Material/Methods: We analyzed 169 patients who underwent their first orthotopic heart transplant. The immunosuppressive regimen of prevalent patients consisted of tacrolimus (n=60), cyclosporine (n=109), in combination with mycophenolate mofetil (n=134), azathioprine (n=4), everolimus (n=28) or sirolimus (n=8). GFR was estimated using 3 formulae: CKD-EPI, MDRD and the Cockcroft-Gault.

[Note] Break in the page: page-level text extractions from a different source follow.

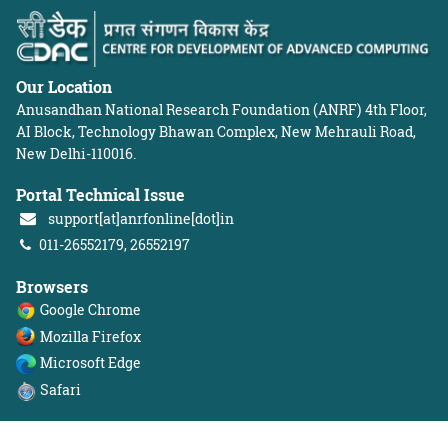
Our Location
Anusandhan National Research Foundation (ANRF)
4th Floor,
AI Block, Technology Bhawan Complex, New Mehrauli Road,
New Delhi-110016.
Portal Technical Issue
support[at]anrfonline[dot]in
011-26552179, 26552197
Browsers
Google Chrome
Mozilla Firefox
Microsoft Edge
Safari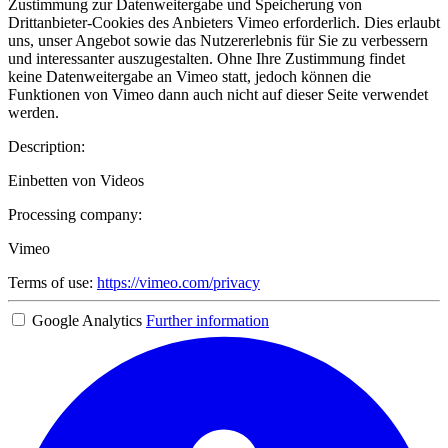
Zustimmung zur Datenweitergabe und Speicherung von
Drittanbieter-Cookies des Anbieters Vimeo erforderlich. Dies erlaubt
uns, unser Angebot sowie das Nutzererlebnis für Sie zu verbessern
und interessanter auszugestalten. Ohne Ihre Zustimmung findet
keine Datenweitergabe an Vimeo statt, jedoch können die
Funktionen von Vimeo dann auch nicht auf dieser Seite verwendet
werden.
Description:
Einbetten von Videos
Processing company:
Vimeo
Terms of use:
https://vimeo.com/privacy
Google Analytics
Further information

Complete blood count, urea, serum lipids, fasting glucose, creatinine, and NT-proBNP were also analyzed.
Results: In patients treated with tacrolimus, we observed a higher eGFR (all formulae), a greater 24-hour creatinine clearance, and lower serum cholesterol, LDL-cholesterol and triglyceride values than in patients treated with cyclosporine. Patients treated with tacrolimus were younger than those treated with cyclosporine. However, the time elapsed after OHT was similar in both groups. The prevalence of CKD (eGFR <60 ml/min) in the tacrolimus-treated patients was 45%, whereas in the cyclosporine treated group it was 87% (p<0.01).

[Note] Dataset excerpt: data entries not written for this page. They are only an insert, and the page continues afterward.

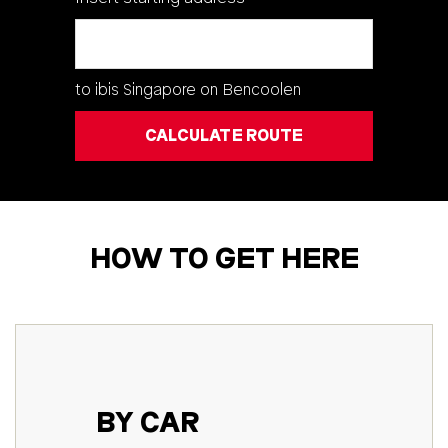
Natural parks & outdoors
Shopping
All points of interest
to
ibis Singapore on Bencoolen
CALCULATE ROUTE
HOW TO GET HERE
BY CAR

Conclusions: The prevalence of CKD is high in heart transplant recipients. Tacrolimus-based immunosuppression was associated with better kidney function and more favorable lipid profile. Evaluation of renal function is important in order to select the appropriate strategy by individually tailored therapy to achieve the best possible outcomes.